A speech recognition unit that recognizes input speech in a predetermined unit and generates character data;
A recognition result concatenation unit that concatenates the character data generated by the speech recognition unit;
A sentence determination unit that determines whether or not the character data connected by the recognition result connection unit is established as a sentence;
A translation unit for translating the concatenated character data;
An output unit for outputting the translation result of the translation unit,
The speech recognition system, wherein the recognition result connecting unit further connects the character data to the connected character data determined not to be established as a sentence by the sentence determining unit.

The translation unit
A first translation unit that translates the character data generated by the voice recognition unit for each predetermined unit;
A second translation unit that translates the linked character data determined to be established by the sentence determination unit;
The speech translation system according to claim 1, wherein the output unit outputs a translation result of the first translation unit and a translation result of the second translation unit.

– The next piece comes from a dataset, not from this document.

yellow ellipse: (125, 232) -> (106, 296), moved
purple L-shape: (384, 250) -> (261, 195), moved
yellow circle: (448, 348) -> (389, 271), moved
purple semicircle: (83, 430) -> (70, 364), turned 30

The output unit includes a display screen, displays the linked character data and the translation result of the translation unit at a predetermined position on the display screen, and determines that the sentence determination unit establishes the sentence. 2. The speech translation system according to claim 1, wherein the character data following the linked character data and the translation result of the translation unit are displayed at a position different from the predetermined position on the display screen.

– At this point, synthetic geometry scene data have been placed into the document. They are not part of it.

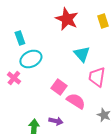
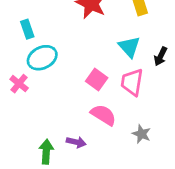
cyan triangle: (82, 54) -> (129, 47), moved
pink square: (59, 87) -> (97, 79), moved

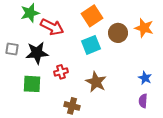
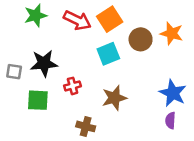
red arrow: (52, 27) -> (77, 20), moved
gray square: (12, 49) -> (14, 72), moved
blue star: (145, 78) -> (173, 93), size x1.6
brown star: (96, 82) -> (114, 98), turned 30

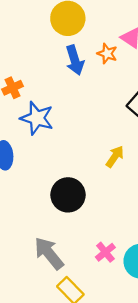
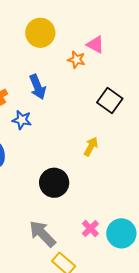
blue arrow: (75, 60) -> (38, 87), moved
blue star: (37, 118) -> (22, 120), size x0.7

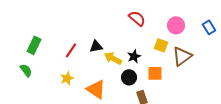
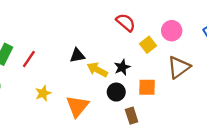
yellow square: (161, 45) -> (148, 45), moved, turned 32
red line: (71, 50) -> (29, 59), moved
orange triangle: (96, 89) -> (77, 106), turned 35

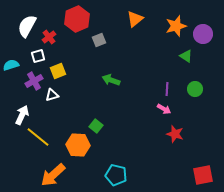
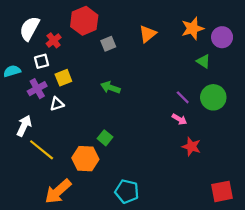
orange triangle: (135, 19) -> (148, 34), moved
green arrow: (111, 80) -> (110, 87), moved
purple line: (167, 89) -> (183, 97), turned -48
green circle: (195, 89) -> (213, 97), size x1.5

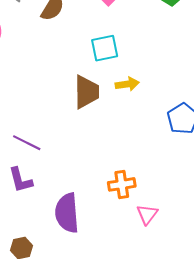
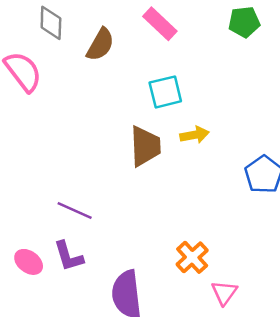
orange cross: (122, 184) -> (192, 257), turned -32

The output unit compares the translation result of the translation unit displayed at the predetermined position with the translation result of the translation unit to be displayed next at the predetermined position, and calculates a difference detected by the comparison. The speech translation system according to claim 3, wherein the translation result is displayed at the predetermined position with emphasis.

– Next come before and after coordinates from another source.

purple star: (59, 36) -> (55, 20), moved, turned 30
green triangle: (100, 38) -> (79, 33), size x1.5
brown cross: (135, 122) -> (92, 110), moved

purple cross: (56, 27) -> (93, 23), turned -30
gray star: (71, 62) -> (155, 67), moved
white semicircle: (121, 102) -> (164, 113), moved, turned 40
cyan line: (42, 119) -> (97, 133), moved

A speech recognition step of generating input data by recognizing input speech in a predetermined unit;
A recognition result concatenation step for concatenating the character data generated by this speech recognition step;
A sentence determination step for determining whether or not the character data connected by the recognition result connection step is established as a sentence;
A translation step of translating the concatenated character data;
An output step for outputting the translation result of this translation step, and
The speech translation method, wherein the recognition result connection step further connects the character data to the connected character data determined not to be established as a sentence by the sentence determination step.

On the computer,
A speech recognition step of generating input data by recognizing input speech in a predetermined unit;
A recognition result concatenation step for concatenating the character data generated by this speech recognition step;
A sentence determination step for determining whether or not the character data connected by the recognition result connection step is established as a sentence;
A translation step of translating the concatenated character data;
A recording medium on which a program for executing the output step of outputting the translation result of the translation step is recorded,
The recording medium characterized in that the recognition result connecting step further connects the character data to the connected character data determined not to be established as a sentence by the sentence determining step.